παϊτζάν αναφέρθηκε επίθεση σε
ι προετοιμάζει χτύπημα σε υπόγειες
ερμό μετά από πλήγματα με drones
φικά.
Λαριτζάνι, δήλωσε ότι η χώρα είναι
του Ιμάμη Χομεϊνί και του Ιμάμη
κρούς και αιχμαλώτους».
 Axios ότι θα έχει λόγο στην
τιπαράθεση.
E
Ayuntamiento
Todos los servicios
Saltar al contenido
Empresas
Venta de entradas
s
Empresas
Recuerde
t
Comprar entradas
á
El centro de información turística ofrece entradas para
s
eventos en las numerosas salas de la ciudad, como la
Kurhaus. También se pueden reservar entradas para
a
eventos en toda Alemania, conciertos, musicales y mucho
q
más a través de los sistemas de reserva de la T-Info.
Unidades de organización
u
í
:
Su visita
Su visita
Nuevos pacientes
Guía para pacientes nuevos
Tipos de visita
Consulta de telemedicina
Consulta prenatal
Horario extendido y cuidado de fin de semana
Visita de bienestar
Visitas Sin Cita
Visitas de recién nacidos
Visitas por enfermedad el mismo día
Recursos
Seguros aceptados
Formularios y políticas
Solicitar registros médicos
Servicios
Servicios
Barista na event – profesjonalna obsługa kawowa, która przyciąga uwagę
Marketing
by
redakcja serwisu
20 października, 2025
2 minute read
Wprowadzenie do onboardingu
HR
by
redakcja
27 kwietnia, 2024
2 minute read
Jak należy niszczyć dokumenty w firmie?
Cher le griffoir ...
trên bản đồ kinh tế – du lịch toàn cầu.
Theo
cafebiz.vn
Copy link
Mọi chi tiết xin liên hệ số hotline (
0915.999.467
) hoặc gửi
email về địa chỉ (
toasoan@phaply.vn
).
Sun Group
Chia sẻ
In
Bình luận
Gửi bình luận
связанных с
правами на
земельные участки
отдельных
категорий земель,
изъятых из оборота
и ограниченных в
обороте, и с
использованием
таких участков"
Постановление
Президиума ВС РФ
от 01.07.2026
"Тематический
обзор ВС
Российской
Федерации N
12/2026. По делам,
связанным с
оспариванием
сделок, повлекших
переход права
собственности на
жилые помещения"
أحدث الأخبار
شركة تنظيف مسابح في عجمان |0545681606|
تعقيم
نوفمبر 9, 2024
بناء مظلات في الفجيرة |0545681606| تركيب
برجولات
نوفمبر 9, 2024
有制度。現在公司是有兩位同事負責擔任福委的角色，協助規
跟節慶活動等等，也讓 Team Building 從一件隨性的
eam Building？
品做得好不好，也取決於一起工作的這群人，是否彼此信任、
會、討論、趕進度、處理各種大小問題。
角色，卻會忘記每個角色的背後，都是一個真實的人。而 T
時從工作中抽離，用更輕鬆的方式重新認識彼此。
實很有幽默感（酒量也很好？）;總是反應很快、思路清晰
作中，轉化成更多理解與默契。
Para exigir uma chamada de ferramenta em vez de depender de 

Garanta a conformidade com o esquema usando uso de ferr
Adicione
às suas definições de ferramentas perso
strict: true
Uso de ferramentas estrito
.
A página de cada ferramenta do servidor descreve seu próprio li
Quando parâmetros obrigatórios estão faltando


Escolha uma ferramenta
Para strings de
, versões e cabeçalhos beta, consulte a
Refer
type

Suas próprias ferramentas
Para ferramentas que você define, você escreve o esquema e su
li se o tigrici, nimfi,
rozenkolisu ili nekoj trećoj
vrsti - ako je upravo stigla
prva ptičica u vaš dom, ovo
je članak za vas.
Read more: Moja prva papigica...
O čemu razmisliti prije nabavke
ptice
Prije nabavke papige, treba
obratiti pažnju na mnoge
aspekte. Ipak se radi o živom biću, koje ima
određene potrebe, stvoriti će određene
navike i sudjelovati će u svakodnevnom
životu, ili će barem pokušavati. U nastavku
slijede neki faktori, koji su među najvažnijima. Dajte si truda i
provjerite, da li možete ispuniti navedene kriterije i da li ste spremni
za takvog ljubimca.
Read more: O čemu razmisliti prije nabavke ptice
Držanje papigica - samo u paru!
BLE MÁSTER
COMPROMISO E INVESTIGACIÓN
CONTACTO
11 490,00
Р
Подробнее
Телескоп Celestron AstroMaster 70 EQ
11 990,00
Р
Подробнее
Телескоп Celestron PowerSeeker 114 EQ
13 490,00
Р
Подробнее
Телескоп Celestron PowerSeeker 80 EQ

## AIM OF THE TASK
Write the material out again word for word.

## OUTPUT OF THE TASK
παϊτζάν αναφέρθηκε επίθεση σε
ι προετοιμάζει χτύπημα σε υπόγειες
ερμό μετά από πλήγματα με drones
φικά.
Λαριτζάνι, δήλωσε ότι η χώρα είναι
του Ιμάμη Χομεϊνί και του Ιμάμη
κρούς και αιχμαλώτους».
 Axios ότι θα έχει λόγο στην
τιπαράθεση.
E
Ayuntamiento
Todos los servicios
Saltar al contenido
Empresas
Venta de entradas
s
Empresas
Recuerde
t
Comprar entradas
á
El centro de información turística ofrece entradas para
s
eventos en las numerosas salas de la ciudad, como la
Kurhaus. También se pueden reservar entradas para
a
eventos en toda Alemania, conciertos, musicales y mucho
q
más a través de los sistemas de reserva de la T-Info.
Unidades de organización
u
í
:
Su visita
Su visita
Nuevos pacientes
Guía para pacientes nuevos
Tipos de visita
Consulta de telemedicina
Consulta prenatal
Horario extendido y cuidado de fin de semana
Visita de bienestar
Visitas Sin Cita
Visitas de recién nacidos
Visitas por enfermedad el mismo día
Recursos
Seguros aceptados
Formularios y políticas
Solicitar registros médicos
Servicios
Servicios
Barista na event – profesjonalna obsługa kawowa, która przyciąga uwagę
Marketing
by
redakcja serwisu
20 października, 2025
2 minute read
Wprowadzenie do onboardingu
HR
by
redakcja
27 kwietnia, 2024
2 minute read
Jak należy niszczyć dokumenty w firmie?
Cher le griffoir ...
trên bản đồ kinh tế – du lịch toàn cầu.
Theo
cafebiz.vn
Copy link
Mọi chi tiết xin liên hệ số hotline (
0915.999.467
) hoặc gửi
email về địa chỉ (
toasoan@phaply.vn
).
Sun Group
Chia sẻ
In
Bình luận
Gửi bình luận
связанных с
правами на
земельные участки
отдельных
категорий земель,
изъятых из оборота
и ограниченных в
обороте, и с
использованием
таких участков"
Постановление
Президиума ВС РФ
от 01.07.2026
"Тематический
обзор ВС
Российской
Федерации N
12/2026. По делам,
связанным с
оспариванием
сделок, повлекших
переход права
собственности на
жилые помещения"
أحدث الأخبار
شركة تنظيف مسابح في عجمان |0545681606|
تعقيم
نوفمبر 9, 2024
بناء مظلات في الفجيرة |0545681606| تركيب
برجولات
نوفمبر 9, 2024
有制度。現在公司是有兩位同事負責擔任福委的角色，協助規
跟節慶活動等等，也讓 Team Building 從一件隨性的
eam Building？
品做得好不好，也取決於一起工作的這群人，是否彼此信任、
會、討論、趕進度、處理各種大小問題。
角色，卻會忘記每個角色的背後，都是一個真實的人。而 T
時從工作中抽離，用更輕鬆的方式重新認識彼此。
實很有幽默感（酒量也很好？）;總是反應很快、思路清晰
作中，轉化成更多理解與默契。
Para exigir uma chamada de ferramenta em vez de depender de 

Garanta a conformidade com o esquema usando uso de ferr
Adicione
às suas definições de ferramentas perso
strict: true
Uso de ferramentas estrito
.
A página de cada ferramenta do servidor descreve seu próprio li
Quando parâmetros obrigatórios estão faltando


Escolha uma ferramenta
Para strings de
, versões e cabeçalhos beta, consulte a
Refer
type

Suas próprias ferramentas
Para ferramentas que você define, você escreve o esquema e su
li se o tigrici, nimfi,
rozenkolisu ili nekoj trećoj
vrsti - ako je upravo stigla
prva ptičica u vaš dom, ovo
je članak za vas.
Read more: Moja prva papigica...
O čemu razmisliti prije nabavke
ptice
Prije nabavke papige, treba
obratiti pažnju na mnoge
aspekte. Ipak se radi o živom biću, koje ima
određene potrebe, stvoriti će određene
navike i sudjelovati će u svakodnevnom
životu, ili će barem pokušavati. U nastavku
slijede neki faktori, koji su među najvažnijima. Dajte si truda i
provjerite, da li možete ispuniti navedene kriterije i da li ste spremni
za takvog ljubimca.
Read more: O čemu razmisliti prije nabavke ptice
Držanje papigica - samo u paru!
BLE MÁSTER
COMPROMISO E INVESTIGACIÓN
CONTACTO
11 490,00
Р
Подробнее
Телескоп Celestron AstroMaster 70 EQ
11 990,00
Р
Подробнее
Телескоп Celestron PowerSeeker 114 EQ
13 490,00
Р
Подробнее
Телескоп Celestron PowerSeeker 80 EQ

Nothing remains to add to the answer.